Saved data entries:
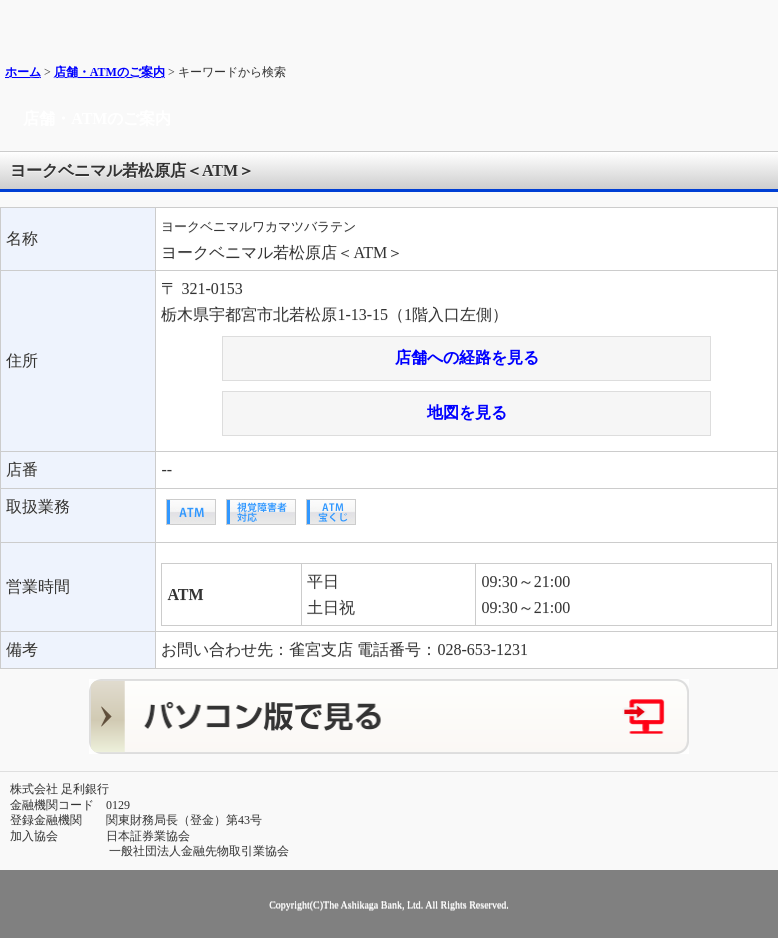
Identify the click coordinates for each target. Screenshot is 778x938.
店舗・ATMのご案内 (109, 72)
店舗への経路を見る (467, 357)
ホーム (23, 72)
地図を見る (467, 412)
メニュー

*Try it*. Omit every picture, and otherwise quote the entries exactly.

*Response below*.
Identify the click coordinates for each target. Screenshot is 778x938.
店舗・ATMのご案内 (109, 72)
店舗への経路を見る (467, 357)
ホーム (23, 72)
地図を見る (467, 412)
メニュー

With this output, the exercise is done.